In meiner Masterarbeit habe ich biografische Gespräche mit zwei pflegebedürftigen Migrantinnen mit polnischem Sprach- und Kulturhintergrund als Fallbeispiele näher beleuchtet. Die Zahlen der deutschen Polonia und die Alterung der Gesellschaft zeigen, wie relevant diese Gruppe bereits momentan ist und in der Zukunft sein wird. Eine der Frauen war an Demenz im mittleren Stadium erkrankt, die andere nicht. In meiner Arbeit lag der Fokus auf der Korrelation von Identitätskonstruktionen und der Zweisprachigkeit.

In den beiden untersuchten Fällen von Frau Pfeifer und Frau KonradFootnote 4 (demenziell verändert) standen sich zwei Leben gegenüber, die einige Parallelen, aber auch diverse Unterschiede implementierten. Die unterschiedlichen Migrationserfahrungen und -erinnerungen der beiden Erzählerinnen haben ohne Zweifel eine große Bedeutung im eigenen Identitätsverständnis gehabt. Als der signifikanteste Unterschied (neben der demenziellen Erkrankung) können die unterschiedlichen Erstsprachen der Sozialisation angesehen werden: die deutsche Sprache bei Frau Pfeifer und die polnische Sprache bei Frau Konrad. Diese Tatsache beeinflusste auch die Sprachwahl der beiden Frauen, da diese mit der Identität in enger Verbindung steht (Krappmann, 2000, S. 11). Da die Zweitsprache bei beiden Frauen später im Leben erworben wurde, gab sie nicht im selben Umfang wie die Erstsprache tiefverwurzelte und unbewusste Emotionen wieder. Ihren eigenen Selbsteinschätzungen zufolge wiesen die Probandinnen keine ausbalancierte Sprachkompetenz auf, es bestand somit ein subjektiv wahrgenommenes Ungleichgewicht zwischen der polnischen und deutschen Sprache.

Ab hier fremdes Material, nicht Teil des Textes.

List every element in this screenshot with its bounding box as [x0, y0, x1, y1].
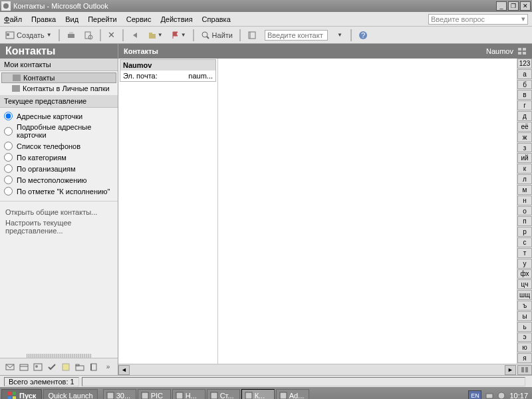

Für beide Frauen war die Zuordnung zu einer ethnischen Identität damit verbunden: Frau Pfeifer sah sich als ethnisch deutsch, Frau Konrad hingegen als polnisch an.

Die ethnische Identität äußert sich nicht nur im Sprachgebrauch, sondern bezieht auch die Perspektive der Umstände des Spracherwerbs und die Bedeutung der Sprache(n) für einen Menschen mit ein. Ebenso ist die Frage der Fremdbestimmung und -wahrnehmung relevant (Bracker, 2017, S. 43). Veränderungen in den Lebensumständen, wie vorrangig Migration und Mehrsprachigkeit haben einen immensen Einfluss auf die Identitätskonstruktion und können zu Identitätskonflikten führen.

In beiden Fällen der von mir begleiteten Frauen findet sich eine Migrationssituation, die großen Einfluss auf die Biografie und das Selbstverständnis der Frauen gehabt hat. Auch die subjektiv empfundene Muttersprache erfüllt im Alter und vor allem außerhalb der Heimat eine vielfältige und identitätsstiftende Funktion. Im Fall von Frau Pfeifer nahm die deutsche Sprache eine identitätsstiftende Funktion ein, was in ihrer Lebenswirklichkeit zu keinen weiteren Komplikationen führte, da sie in der deutschsprachigen Umgebung im Einklang mit ihrer eigenen empfundenen ethnischen Identität und besser ausgebauten Sprachumgebung lebte. In ihrem Fall stellt sich nur die Frage, welchen identitären Stellenwert die polnische Sprache einnimmt.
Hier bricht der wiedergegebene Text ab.